Homestead Exemptions: A Misguided Solution
While well-intentioned, homestead exemptions, which exempt an amount from the appraised value for property taxes, are not the answer:
  • Excludes Renters and Businesses: Relief only applies to homeowners, leaving families who are renters and business owners to carry a greater share of the spending burden. Everyone pays higher property tax rates than otherwise, making eliminating them more difficult.
  • Locks People In: Exemptions incentivize homeowners to remain in their properties even if moving would better suit their needs.
  • Loses Value Over Time: As property values rise, the relative value of a $100,000 exemption shrinks, rendering it ineffective over the long term.

A Lack of Accountability
Most local governments, except special purpose districts and some other small tax jurisdictions with a maximum of 8%, can raise property taxes by 3.5% on existing property (with no limitation on new property) without direct voter approval. 

With these loopholes in current law, county and city taxes increased by over 10% last year. This lack of oversight enables runaway spending and taxes. To address this, all property tax increases above 0% must require voter approval, with a 0% growth rate unless explicitly approved by the public. 

This means that as the County appraisal office does appraisals, the property tax rate determined by the local governing body must go down, so that the tax revenue (levy) collected doesn’t change from the prior period. This levy cap system makes appraisal caps or tax rate caps unnecessary, and the no-new-revenue rate is what the levy cap should be.

The limitation must be on the levy collected from all property taxes, which a strong spending limit that covers spending from all revenue, including property taxes, sales taxes, and other revenues, should ultimately do.

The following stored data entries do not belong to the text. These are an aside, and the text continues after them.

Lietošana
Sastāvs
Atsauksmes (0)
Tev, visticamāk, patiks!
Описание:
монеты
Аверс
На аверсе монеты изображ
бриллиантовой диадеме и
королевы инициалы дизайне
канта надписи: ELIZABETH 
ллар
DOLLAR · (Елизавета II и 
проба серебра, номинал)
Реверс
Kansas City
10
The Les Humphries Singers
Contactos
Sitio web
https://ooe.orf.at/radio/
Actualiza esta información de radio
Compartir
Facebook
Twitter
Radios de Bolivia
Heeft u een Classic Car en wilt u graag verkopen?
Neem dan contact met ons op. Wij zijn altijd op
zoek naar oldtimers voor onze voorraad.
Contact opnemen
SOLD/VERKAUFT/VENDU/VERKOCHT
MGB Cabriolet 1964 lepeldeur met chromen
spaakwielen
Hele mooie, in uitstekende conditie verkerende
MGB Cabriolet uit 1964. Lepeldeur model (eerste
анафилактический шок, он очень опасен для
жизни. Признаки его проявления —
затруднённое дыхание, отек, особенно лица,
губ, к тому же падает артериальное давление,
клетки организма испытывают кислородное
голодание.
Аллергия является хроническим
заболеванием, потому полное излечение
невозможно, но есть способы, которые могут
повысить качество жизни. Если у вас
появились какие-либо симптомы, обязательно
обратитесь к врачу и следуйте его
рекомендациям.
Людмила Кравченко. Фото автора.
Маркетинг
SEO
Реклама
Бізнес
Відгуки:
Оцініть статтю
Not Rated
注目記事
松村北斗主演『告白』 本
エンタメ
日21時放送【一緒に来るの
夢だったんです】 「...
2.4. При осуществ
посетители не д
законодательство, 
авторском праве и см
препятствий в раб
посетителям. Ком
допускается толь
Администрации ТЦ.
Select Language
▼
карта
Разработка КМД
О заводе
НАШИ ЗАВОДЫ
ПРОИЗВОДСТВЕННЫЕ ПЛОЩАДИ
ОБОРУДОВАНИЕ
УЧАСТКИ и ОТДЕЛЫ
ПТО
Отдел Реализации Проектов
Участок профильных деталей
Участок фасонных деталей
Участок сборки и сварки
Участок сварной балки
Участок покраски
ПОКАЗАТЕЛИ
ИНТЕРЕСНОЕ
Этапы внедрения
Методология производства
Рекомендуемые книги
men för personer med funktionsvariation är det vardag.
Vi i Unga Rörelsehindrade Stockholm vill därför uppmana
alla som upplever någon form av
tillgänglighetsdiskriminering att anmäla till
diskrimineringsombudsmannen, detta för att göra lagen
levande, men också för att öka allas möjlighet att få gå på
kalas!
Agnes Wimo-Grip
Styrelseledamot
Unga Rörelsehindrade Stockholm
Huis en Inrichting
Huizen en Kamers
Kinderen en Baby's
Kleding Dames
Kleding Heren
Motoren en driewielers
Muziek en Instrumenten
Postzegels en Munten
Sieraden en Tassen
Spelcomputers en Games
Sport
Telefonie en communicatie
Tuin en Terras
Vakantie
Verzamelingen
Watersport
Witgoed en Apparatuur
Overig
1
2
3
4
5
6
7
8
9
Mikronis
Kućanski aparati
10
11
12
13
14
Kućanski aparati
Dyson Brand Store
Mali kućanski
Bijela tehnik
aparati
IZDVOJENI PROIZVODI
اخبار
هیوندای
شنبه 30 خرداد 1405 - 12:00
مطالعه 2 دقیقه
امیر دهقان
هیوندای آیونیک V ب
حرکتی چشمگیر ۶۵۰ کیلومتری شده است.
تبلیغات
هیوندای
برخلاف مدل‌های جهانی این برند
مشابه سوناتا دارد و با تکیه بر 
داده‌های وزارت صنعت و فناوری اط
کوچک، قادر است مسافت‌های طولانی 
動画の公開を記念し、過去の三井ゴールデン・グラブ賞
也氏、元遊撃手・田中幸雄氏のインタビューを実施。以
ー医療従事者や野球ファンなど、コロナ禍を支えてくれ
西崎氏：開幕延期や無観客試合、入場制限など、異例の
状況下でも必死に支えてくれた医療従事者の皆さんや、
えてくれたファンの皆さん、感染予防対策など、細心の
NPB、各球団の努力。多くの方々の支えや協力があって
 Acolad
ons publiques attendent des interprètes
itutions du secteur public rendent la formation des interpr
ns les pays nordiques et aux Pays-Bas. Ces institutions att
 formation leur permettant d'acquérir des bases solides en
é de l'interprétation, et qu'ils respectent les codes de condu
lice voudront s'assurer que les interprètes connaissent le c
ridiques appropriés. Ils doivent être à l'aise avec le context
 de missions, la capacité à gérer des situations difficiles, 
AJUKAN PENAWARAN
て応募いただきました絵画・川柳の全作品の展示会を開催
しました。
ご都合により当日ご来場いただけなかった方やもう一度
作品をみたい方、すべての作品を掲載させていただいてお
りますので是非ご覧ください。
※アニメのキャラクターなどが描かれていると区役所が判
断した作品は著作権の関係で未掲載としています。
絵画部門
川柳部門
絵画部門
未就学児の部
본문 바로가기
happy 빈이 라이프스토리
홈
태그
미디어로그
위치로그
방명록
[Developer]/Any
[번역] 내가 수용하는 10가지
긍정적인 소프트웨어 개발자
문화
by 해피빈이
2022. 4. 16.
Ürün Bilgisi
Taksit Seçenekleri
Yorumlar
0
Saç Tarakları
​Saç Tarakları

This would make it less relevant where the tax revenue comes from as the spending and, therefore, taxes are held in check and hopefully reduced.

Pathway 1: Surplus-Driven Buydowns
The surplus-driven buydown approach systematically reduces property taxes over time by dedicating state budget surpluses to lowering tax rates until they are zero. This gradual method ensures that essential services remain funded during the transition.

How It Works
  1. Cap Local Tax Increases:
    • Implement a 0% voter approval rate for local property tax increases. Voters must explicitly approve any proposed increase until they are eliminated.
  2. Limit State and Local Spending Growth:
    • Cap state spending and local spending growth with a maximum rate of population growth plus inflation, providing higher surpluses over time.
  3. Dedicate State and Local Surpluses:
    • Allocate annual state general revenue surpluses to buying down (i.e., compress) school district maintenance and operations (M&O) property tax rates, and local government surpluses to buying down their property tax rates, to zero. 
  4. Phase Out Debt Taxes:
    • Local governments have interest and sinking (I&S) taxes for debt purposes. In most cases, eliminate the largest of the two, M&O taxes, first, then I&S taxes.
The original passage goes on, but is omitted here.